**Assignment**
Could you repeat every record below exactly as written?

*** Opening of Records ***

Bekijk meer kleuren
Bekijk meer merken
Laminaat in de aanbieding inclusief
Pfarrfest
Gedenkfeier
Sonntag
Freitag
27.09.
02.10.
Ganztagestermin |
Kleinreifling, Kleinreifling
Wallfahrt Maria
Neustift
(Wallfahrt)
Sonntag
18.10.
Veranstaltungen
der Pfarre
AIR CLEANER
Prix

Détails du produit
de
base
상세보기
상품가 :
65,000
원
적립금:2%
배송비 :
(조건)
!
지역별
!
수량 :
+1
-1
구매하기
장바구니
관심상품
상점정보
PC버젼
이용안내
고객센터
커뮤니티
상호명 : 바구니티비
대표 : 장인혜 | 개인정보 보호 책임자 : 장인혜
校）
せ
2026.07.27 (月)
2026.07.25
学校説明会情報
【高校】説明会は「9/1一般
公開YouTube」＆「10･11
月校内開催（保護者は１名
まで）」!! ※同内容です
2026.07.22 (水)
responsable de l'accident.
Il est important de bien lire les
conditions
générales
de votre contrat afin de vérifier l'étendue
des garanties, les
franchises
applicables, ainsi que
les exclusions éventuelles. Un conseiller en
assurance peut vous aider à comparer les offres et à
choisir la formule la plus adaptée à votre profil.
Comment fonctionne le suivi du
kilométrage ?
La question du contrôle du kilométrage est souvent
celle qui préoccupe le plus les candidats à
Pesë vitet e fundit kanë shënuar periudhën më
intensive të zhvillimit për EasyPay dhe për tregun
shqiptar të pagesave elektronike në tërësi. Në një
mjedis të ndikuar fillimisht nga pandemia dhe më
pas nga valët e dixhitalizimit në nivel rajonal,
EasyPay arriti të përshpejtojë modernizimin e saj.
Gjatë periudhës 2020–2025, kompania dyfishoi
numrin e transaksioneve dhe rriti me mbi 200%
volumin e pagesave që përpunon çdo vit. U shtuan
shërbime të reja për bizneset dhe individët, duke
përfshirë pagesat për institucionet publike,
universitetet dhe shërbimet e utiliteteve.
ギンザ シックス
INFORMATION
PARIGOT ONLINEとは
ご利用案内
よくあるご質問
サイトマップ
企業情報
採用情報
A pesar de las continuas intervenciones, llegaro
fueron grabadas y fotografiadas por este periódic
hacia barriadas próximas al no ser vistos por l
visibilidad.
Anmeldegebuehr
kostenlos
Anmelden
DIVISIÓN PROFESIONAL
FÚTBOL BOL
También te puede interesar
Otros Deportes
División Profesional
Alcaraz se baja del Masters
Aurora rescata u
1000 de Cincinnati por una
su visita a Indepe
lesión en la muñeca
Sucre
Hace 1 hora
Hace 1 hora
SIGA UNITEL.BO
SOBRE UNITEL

*** Close of Records ***

**Task response**
Bekijk meer kleuren
Bekijk meer merken
Laminaat in de aanbieding inclusief
Pfarrfest
Gedenkfeier
Sonntag
Freitag
27.09.
02.10.
Ganztagestermin |
Kleinreifling, Kleinreifling
Wallfahrt Maria
Neustift
(Wallfahrt)
Sonntag
18.10.
Veranstaltungen
der Pfarre
AIR CLEANER
Prix

Détails du produit
de
base
상세보기
상품가 :
65,000
원
적립금:2%
배송비 :
(조건)
!
지역별
!
수량 :
+1
-1
구매하기
장바구니
관심상품
상점정보
PC버젼
이용안내
고객센터
커뮤니티
상호명 : 바구니티비
대표 : 장인혜 | 개인정보 보호 책임자 : 장인혜
校）
せ
2026.07.27 (月)
2026.07.25
学校説明会情報
【高校】説明会は「9/1一般
公開YouTube」＆「10･11
月校内開催（保護者は１名
まで）」!! ※同内容です
2026.07.22 (水)
responsable de l'accident.
Il est important de bien lire les
conditions
générales
de votre contrat afin de vérifier l'étendue
des garanties, les
franchises
applicables, ainsi que
les exclusions éventuelles. Un conseiller en
assurance peut vous aider à comparer les offres et à
choisir la formule la plus adaptée à votre profil.
Comment fonctionne le suivi du
kilométrage ?
La question du contrôle du kilométrage est souvent
celle qui préoccupe le plus les candidats à
Pesë vitet e fundit kanë shënuar periudhën më
intensive të zhvillimit për EasyPay dhe për tregun
shqiptar të pagesave elektronike në tërësi. Në një
mjedis të ndikuar fillimisht nga pandemia dhe më
pas nga valët e dixhitalizimit në nivel rajonal,
EasyPay arriti të përshpejtojë modernizimin e saj.
Gjatë periudhës 2020–2025, kompania dyfishoi
numrin e transaksioneve dhe rriti me mbi 200%
volumin e pagesave që përpunon çdo vit. U shtuan
shërbime të reja për bizneset dhe individët, duke
përfshirë pagesat për institucionet publike,
universitetet dhe shërbimet e utiliteteve.
ギンザ シックス
INFORMATION
PARIGOT ONLINEとは
ご利用案内
よくあるご質問
サイトマップ
企業情報
採用情報
A pesar de las continuas intervenciones, llegaro
fueron grabadas y fotografiadas por este periódic
hacia barriadas próximas al no ser vistos por l
visibilidad.
Anmeldegebuehr
kostenlos
Anmelden
DIVISIÓN PROFESIONAL
FÚTBOL BOL
También te puede interesar
Otros Deportes
División Profesional
Alcaraz se baja del Masters
Aurora rescata u
1000 de Cincinnati por una
su visita a Indepe
lesión en la muñeca
Sucre
Hace 1 hora
Hace 1 hora
SIGA UNITEL.BO
SOBRE UNITEL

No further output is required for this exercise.